The unraveling of the 2015 Iran nuclear deal is now accelerating with Iran’s announcement Wednesday that it will stop complying with some parts of the agreement.
The stage is set for a confrontation between an unabashedly bellicose United States and an equally defiant Iran. It may all be, as some analysts have suggested, a “game of chicken,” but this sort of “game” also can result in a head-on collision.
All the ingredients are in place for a confrontation that could be the most significant outbreak of warfare since the 2003 US-led invasion of Iraq, with some of the same players leading the charge.
The likely architect of this high-risk approach is US National Security Adviser John Bolton, a hawk’s hawk who has no regrets about cheerleading Washington’s 2003 Iraq catastrophe, and seems equally determined to take his country to the brink with Iran.
This is a man who has long consorted with the cultish Mujahadeen-e-Khalq Iranian opposition group (until 2012 on the State Department list of foreign terrorist organizations), and who in 2015 wrote an op-ed in the New York Times entitled, “To Stop Iran’s Bomb, Bomb Iran.”
Bolton is also a great admirer of Israeli Prime Minister Benjamin Netanyahu, who has for years urged the US to take a harder line on Iran, and who has found a very compliant audience in the Oval Office.
The “intelligence” that prompted Bolton to issue his statement on the deployment of the American aircraft carrier group led by the USS Abraham Lincoln reportedly came from Israeli National Security Adviser Meir Ben Shabbat, who met his US counterpart in Washington last month.
US Secretary of State Mike Pompeo, who had made an unannounced visit to Baghdad, is equally belligerent on Iran.
It’s all a big echo chamber in which the Trump administration hears only what it wants to hear.
Iran is not Saddam Hussein’s Iraq
But there are a few points they might want to consider:
Until Wednesday’s announcement out of Tehran, Iran had continued to comply with the JCPOA – as the nuclear deal is known – according to the most recent assessment this February by the International Atomic Energy Agency.
It was the United States, not Iran, that unilaterally pulled out of the agreement a year ago, much to the consternation of the other signatories to the agreement – the UK, France, Germany, Russia and China.
While the US might seize on Iran’s decision to stop complying with parts of the JCPOA as proof the agreement is dead, it was Washington, not Tehran, that started the process of killing it.
Since last year, the US has ratcheted up sanctions on Iran, making it ever more difficult for Tehran to sell its oil.

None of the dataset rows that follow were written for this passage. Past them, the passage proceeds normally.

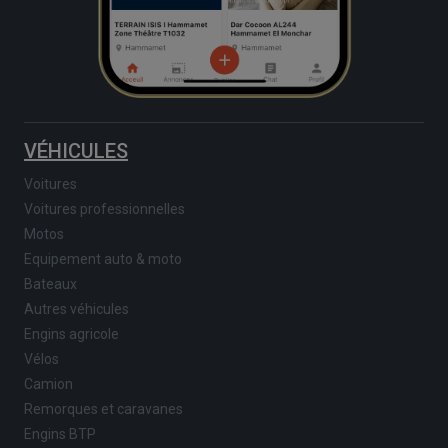
VÉHICULES
Voitures
Voitures professionnelles
Motos
Equipement auto & moto
Bateaux
Autres véhicules
Engins agricole
Vélos
Camion
Remorques et caravanes
Engins BTP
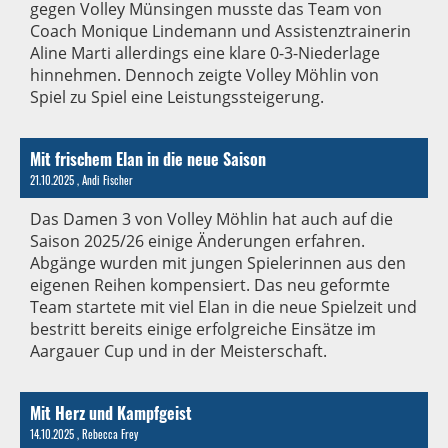
gegen Volley Münsingen musste das Team von
Coach Monique Lindemann und Assistenztrainerin
Aline Marti allerdings eine klare 0-3-Niederlage
hinnehmen. Dennoch zeigte Volley Möhlin von
Spiel zu Spiel eine Leistungssteigerung.
Mit frischem Elan in die neue Saison
21.10.2025
, Andi Fischer
Das Damen 3 von Volley Möhlin hat auch auf die
Saison 2025/26 einige Änderungen erfahren.
Abgänge wurden mit jungen Spielerinnen aus den
eigenen Reihen kompensiert. Das neu geformte
Team startete mit viel Elan in die neue Spielzeit und
bestritt bereits einige erfolgreiche Einsätze im
Aargauer Cup und in der Meisterschaft.
Mit Herz und Kampfgeist
14.10.2025
, Rebecca Frey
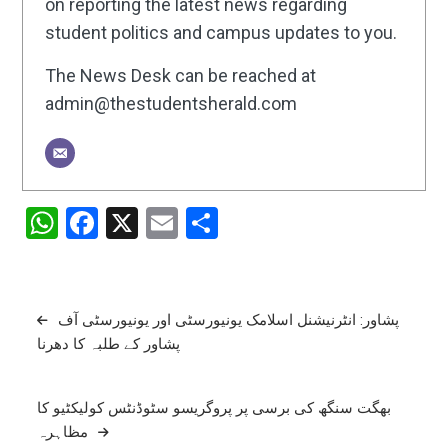
on reporting the latest news regarding
student politics and campus updates to you.
The News Desk can be reached at
admin@thestudentsherald.com
WhatsApp
Facebook
X
Email
Share
Post
پشاور: انٹرنیشنل اسلامک یونیورسٹی اور یونیورسٹی آف
پشاور کے طلبہ کا دھرنا
navigation
بھگت سنگھ کی برسی پر پروگریسو سٹوڈنٹس کولیکٹیو کا
مظاہرہ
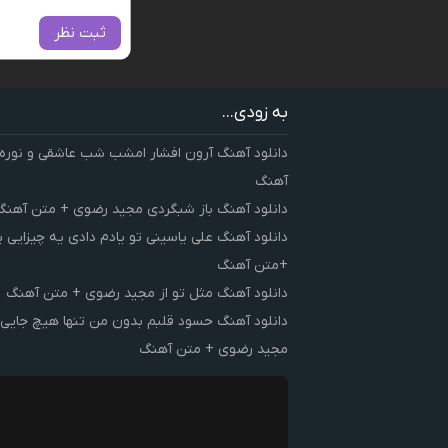
ثبت نظر
به زودی...
دانلود آهنگ آرون افشار امشب شب عاشقی و نوره
آهنگ
دانلود آهنگ باز شبگردی مجید رضوی + متن آهنگ
دانلود آهنگ علی یاسینی تو یادم دادی یه چیزایی 
+متن آهنگ
دانلود آهنگ مثل تو از مجید رضوی + متن آهنگ
دانلود آهنگ حسود قلبم بدون من تنها هیچ جایی 
مجید رضوی + متن آهنگ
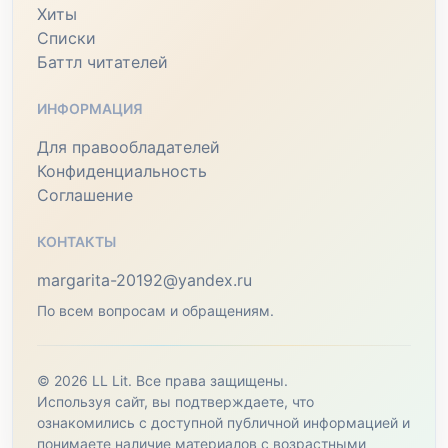
Хиты
Списки
Баттл читателей
ИНФОРМАЦИЯ
Для правообладателей
Конфиденциальность
Соглашение
КОНТАКТЫ
margarita-20192@yandex.ru
По всем вопросам и обращениям.
© 2026 LL Lit. Все права защищены.
Используя сайт, вы подтверждаете, что
ознакомились с доступной публичной информацией и
понимаете наличие материалов с возрастными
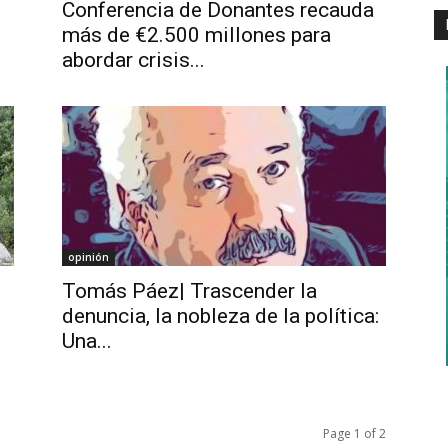
Conferencia de Donantes recauda
más de €2.500 millones para
abordar crisis...
opinión
Tomás Páez| Trascender la
.
denuncia, la nobleza de la política:
Una...
Page 1 of 2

This has caused the value of the country’s currency, the rial, to plummet, and made it ever more difficult for ordinary Iranians to scrape by.
Furthermore, Iran is not Saddam Hussein’s Iraq, which by 2003 was, militarily, a shadow of its former self. Iran is a regional superpower, a country of more than 80 million souls, which despite decades of sanctions, has managed to develop a significant industrial and scientific infrastructure and has bolstered its influence throughout the region by backing its allies in Iraq, Syria, Lebanon and, to more limited extent, Yemen.
This White House, however, sees Iran as a destabilizing force in the Middle East and a mortal threat to US troops stationed there. Last month, the Trump administration designated Iran’s Revolutionary Guards as a foreign terrorist organization – the first time the label had ever been slapped on a part of another country’s government.
The Iranian military is no match for the United States. According to Atlantic Council nonresident fellow Holly Dagres, Iran’s fleet of US-supplied F-14s dates back to the Shah’s time. Its army “is mostly made up of poorly trained conscripts,” and its “ballistic missiles are mainly copies of North Korean missiles. With that in mind, it’s hard to see them as capable as some make them out to be,” Dagres says.
Yet its regional allies, particularly Lebanon’s Hezbollah, have proven their mettle in war. In 2006, Israel fought the Iranian-trained and armed group with the stated intention of crushing it. Nothing of the sort happened. Israeli forces were fought to a standstill, and eventually forced to withdraw without achieving any of their goals.
In 1980, then-Iraqi President Saddam Hussein invaded Iran, with implicit US backing, in the hopes that the Islamic Republic, in the throes of post-revolutionary unrest, would quickly collapse. It didn’t. Iranian patriotism trumped all else, and Iraq was locked for the next eight years in a brutal war.
And of course, Iran sits on the Straits of Hormuz, through which about a fifth of the world’s oil flows. Any disruption caused by war – or even heightened tensions – could cause the price of oil to skyrocket, and send the world economy into a tailspin.
But Washington seems intent on ploughing ahead, perhaps entertaining visions of some sort of grand plan to remake the Middle East – think Jared Kushner’s much-awaited “Deal of the Century” – to vanquish once and for all its perceived regional foes and bring about a Pax Americana.
The chances of success are slim. The chances of yet another historic disaster, however, are spectacularly high.